I don't like it when people are physically too close to me. When standing, this isn't a problem since I can move a little and distance myself from the person being too close to me. However, when sitting, moving can be harder or not possible.

It seems that, on average, I need more personal space than other people, so the situation where someone is too close to me happens a lot. I encounter this problem with strangers, coworkers and even my aunt.

So, is there any non-verbal clue that I could use to let another person know that they are sitting too close to me?

Currently, my main issue is with a coworker sitting too close to me but if there is a solution that would work for strangers and family too, that would be great.

Note: I feel like verbal communication wouldn't be a good option because verbal communication tends to be more confrontational and see as ruder than non-verbal one.

Notes and clarifications

  • With coworkers, they usually get too close when they are coming to me or my coworker's desk. We both have our own chairs and they are easily moved, but my computer isn't so easy to move on my desk (because there is a lot of stuff on my desk).

  • For my aunt, this happens when I'm sitting on a bench and she will sit really close to me, even when there is plenty of room on the bench.


2 Answers 2


I don't know the word for it but the gesture is like a lurch. What you want to do is move your upper body farther away from the person while not moving from your actual seated spot. Leave your hips where they are. This indicates that you need your space but would prefer not to physically move yourself. (Which also has the subtle indication that you would like the other person to move.)

One key thing to pulling this off is your facial expression and demeanor while doing it. It is hard when confronted with a displeasurable situation like having your personal space invaded not to come off a bit disgusted. If you move your body away from someone while also looking disgusted it is likely to come off as rude and passive aggressive which you stated you were trying to avoid. So, a smile isn't necessary, but can help. A smirk at least.

Doing the gesture slow and deliberate also helps. If done fast it can indicate revulsion and disgust, but done slowly can indicate that it is being done as a gesture of communication.

This answer is based on my personal experience with the same issue. I tend to need more personal space as well but it isn't always appropriate to use words to explain it. Do note that any non-verbal cues may go unnoticed or unheeded, as some people are unable to pick up on nonverbal cues, and some are unwilling to act on them. You may then decide if that justifies the use of verbal instructions. (I sometimes feel more comfortable using my words after I have tried to indicate more subtly and it not working.)


Note : After rereading your post and my answer, I realized it doesn't really answer your question of making them aware they're taking up space. Those are more strategies to get space back. I also don't have ideas on how telling them non-verbally that they are too close without being passive-aggressive or rude. I do hope this still helps you but if you want this answer deleted I understand.

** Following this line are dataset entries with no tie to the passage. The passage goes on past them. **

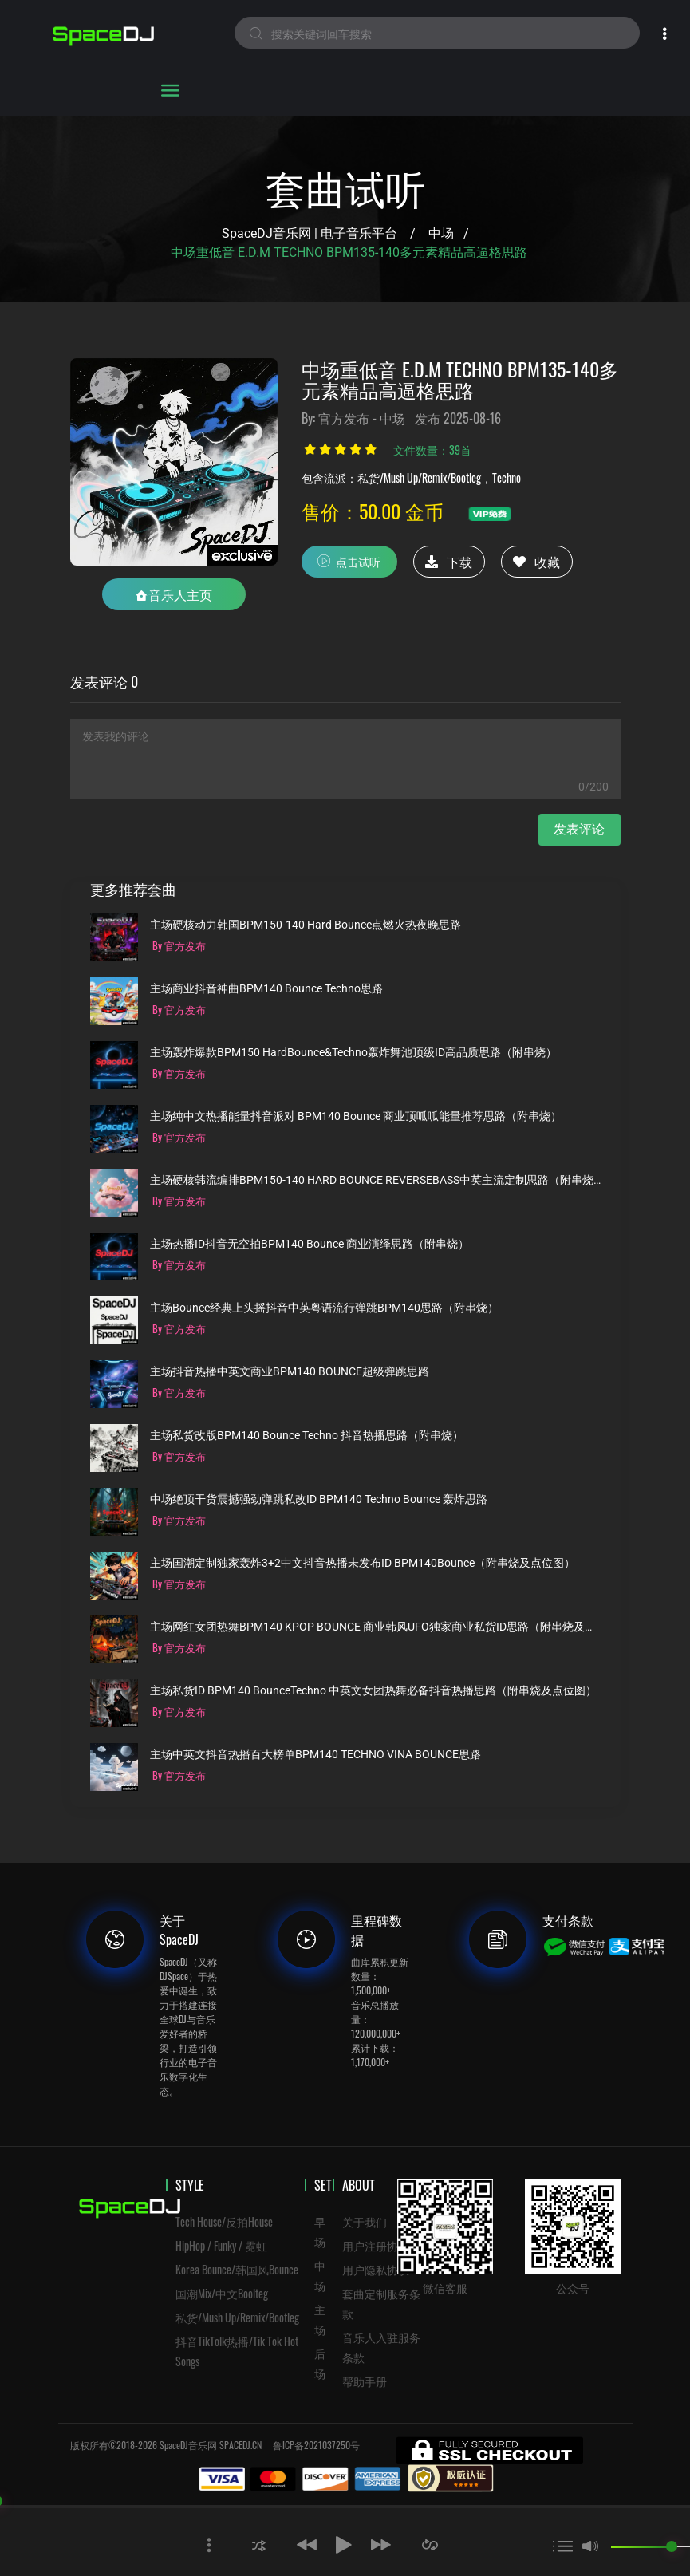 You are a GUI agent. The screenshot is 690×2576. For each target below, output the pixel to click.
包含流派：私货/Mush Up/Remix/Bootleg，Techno (411, 477)
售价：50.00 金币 (373, 510)
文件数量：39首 (432, 449)
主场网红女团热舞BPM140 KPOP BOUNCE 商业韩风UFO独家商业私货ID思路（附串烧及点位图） (375, 1627)
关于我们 (364, 2221)
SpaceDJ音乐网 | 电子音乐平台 (309, 233)
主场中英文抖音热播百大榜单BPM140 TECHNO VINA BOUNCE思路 (315, 1755)
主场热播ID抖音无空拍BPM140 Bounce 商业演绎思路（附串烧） (309, 1244)
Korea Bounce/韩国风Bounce (236, 2269)
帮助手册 (364, 2381)
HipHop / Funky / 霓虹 (221, 2245)
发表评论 (579, 829)
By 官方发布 (179, 945)
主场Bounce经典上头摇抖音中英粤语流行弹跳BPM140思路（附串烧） (324, 1308)
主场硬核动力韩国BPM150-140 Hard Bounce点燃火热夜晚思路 (305, 925)
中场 (441, 233)
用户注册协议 (375, 2245)
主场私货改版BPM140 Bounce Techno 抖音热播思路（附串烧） (306, 1436)
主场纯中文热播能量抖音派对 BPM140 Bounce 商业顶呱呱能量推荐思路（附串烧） (356, 1116)
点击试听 (348, 561)
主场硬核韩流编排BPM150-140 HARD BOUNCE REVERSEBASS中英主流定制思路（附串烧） (375, 1180)
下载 (448, 561)
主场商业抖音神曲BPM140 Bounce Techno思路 (266, 989)
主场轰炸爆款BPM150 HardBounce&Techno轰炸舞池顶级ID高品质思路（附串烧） (353, 1053)
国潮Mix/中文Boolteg (221, 2293)
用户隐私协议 (375, 2269)
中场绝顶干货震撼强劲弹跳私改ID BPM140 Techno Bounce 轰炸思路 (318, 1499)
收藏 (536, 561)
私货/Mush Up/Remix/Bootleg (237, 2317)
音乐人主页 (174, 594)
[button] (259, 2544)
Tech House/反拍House (224, 2221)
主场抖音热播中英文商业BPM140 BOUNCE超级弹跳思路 (289, 1372)
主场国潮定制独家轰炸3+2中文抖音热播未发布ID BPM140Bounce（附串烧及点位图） (362, 1563)
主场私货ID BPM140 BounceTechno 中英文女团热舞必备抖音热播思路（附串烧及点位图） (373, 1691)
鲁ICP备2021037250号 (316, 2445) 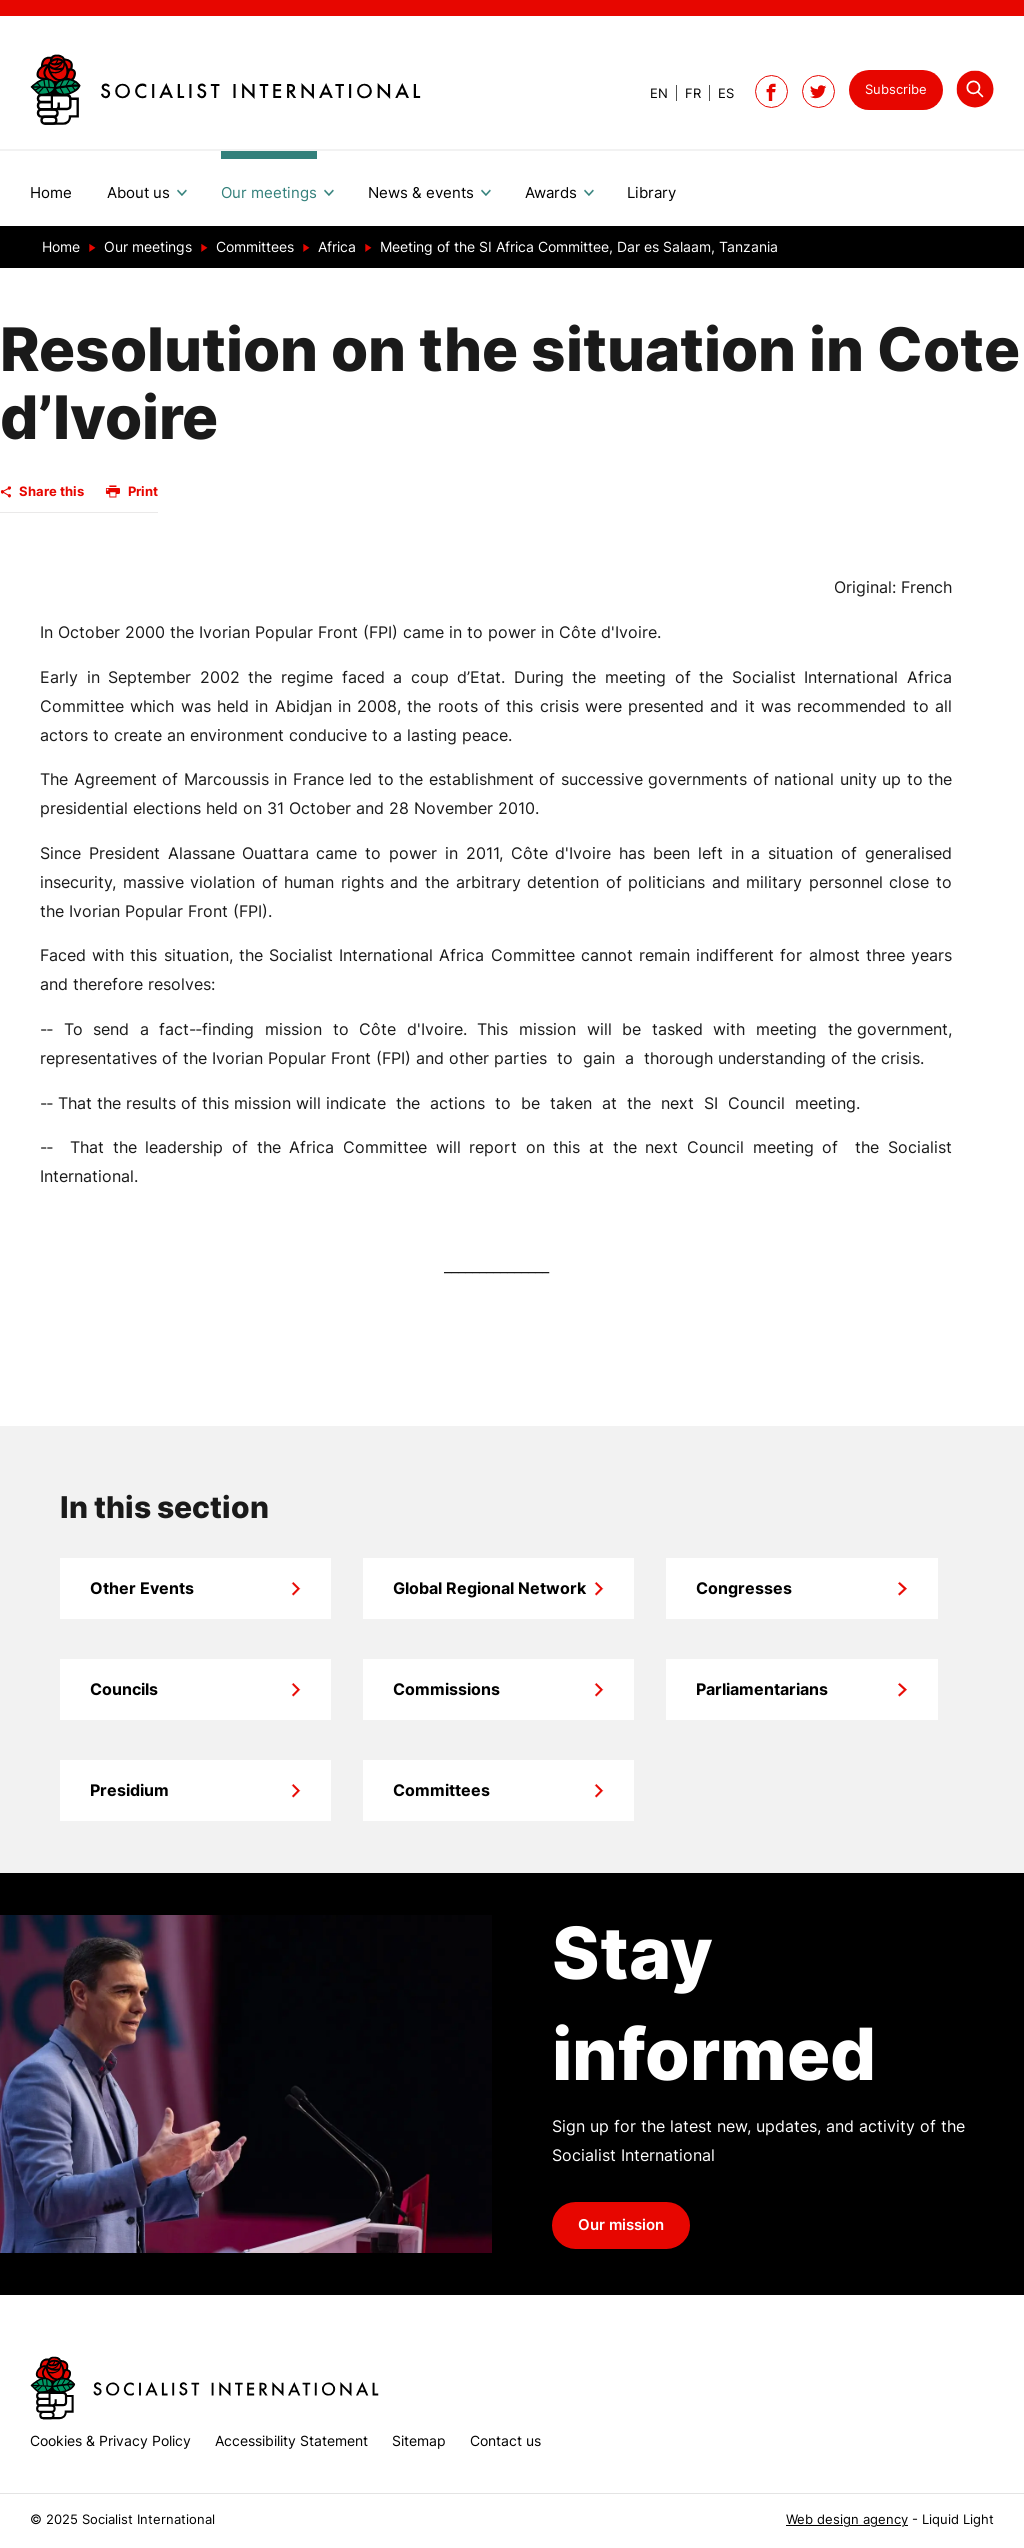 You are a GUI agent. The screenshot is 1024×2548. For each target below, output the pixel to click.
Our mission (621, 2225)
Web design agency (847, 2519)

I was going to treat those two example you gave separately, but in the end the advice I have is quite the same :

  • Move a bit away from the other person, as much as you're comfortable with. Also, once the other person has sat down, it's unlikely they'll move again just to be closer to you (unless they can't hear you or just love cosying up to people).
  • Turn your body a bit to face the person. It's weirder to be close to someone face to face then side by side, so it should feel natural for everyone to have that extra space there that you created.
  • If possible, use your legs as a barrier. This will mostly work with a desk chair : when turning slightly towards your colleague, extend your legs a bit. This will fill up the space and stop your colleague from coming closer to you if he wanted to. (This is under the assumption you mind less your legs being in close proximity to other legs and more about your face having some space).
  • When you're on a bench, you can use other stuff to put between you and the other person, like a bag, a coat...

As for your desk, clean it up a bit to be able to move your mouse and/or keyboard if need be. Or just clean up in the moment, just enough to be able to move what needs to be moved.

Your attitude is everything here if you don't wish to hurt someone or start a conversation. Act as if you're making yourself comfortable. Don't make a point of just being away from them. The small gesture of turning your body slightly towards them should convey that you moved to be able to talk to them better. In fact, this is how I often act when someone comes by my desk (and not because I don't like being close to them, it feels natural to me) : I back up a bit and turn to face them. If we need to look together at my computer I let them take the space they want and I place myself afterward as I want. This sometimes means moving some stuff on my desk.